--- Data under study ---

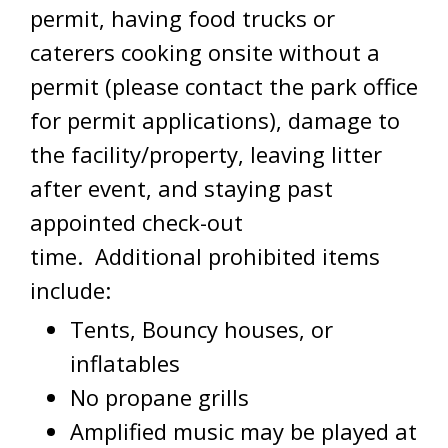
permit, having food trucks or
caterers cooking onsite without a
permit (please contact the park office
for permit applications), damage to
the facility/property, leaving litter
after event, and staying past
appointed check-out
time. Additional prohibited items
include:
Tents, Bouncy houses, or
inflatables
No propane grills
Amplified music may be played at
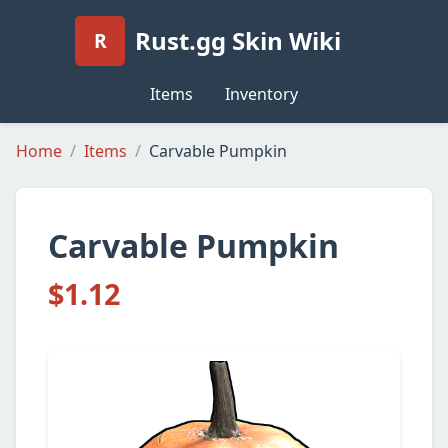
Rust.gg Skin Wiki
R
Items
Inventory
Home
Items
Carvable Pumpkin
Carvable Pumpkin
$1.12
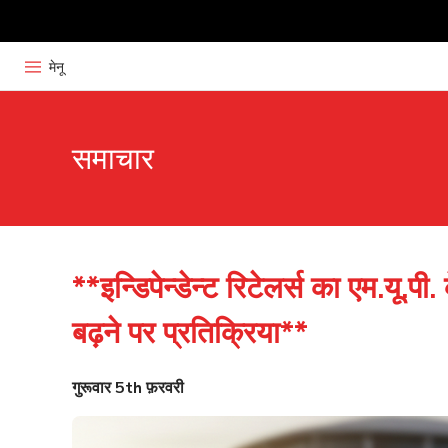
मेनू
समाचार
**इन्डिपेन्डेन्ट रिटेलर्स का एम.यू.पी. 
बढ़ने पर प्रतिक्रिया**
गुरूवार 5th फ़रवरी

---

== About this task ==
Nothing but the listing, copied exactly and stripped of its images, should appear in the response.

== Answer to this exercise ==
permit, having food trucks or
caterers cooking onsite without a
permit (please contact the park office
for permit applications), damage to
the facility/property, leaving litter
after event, and staying past
appointed check-out
time. Additional prohibited items
include:
Tents, Bouncy houses, or
inflatables
No propane grills
Amplified music may be played at
Rust.gg Skin Wiki
R
Items
Inventory
Home
Items
Carvable Pumpkin
Carvable Pumpkin
$1.12
मेनू
समाचार
**इन्डिपेन्डेन्ट रिटेलर्स का एम.यू.पी. 
बढ़ने पर प्रतिक्रिया**
गुरूवार 5th फ़रवरी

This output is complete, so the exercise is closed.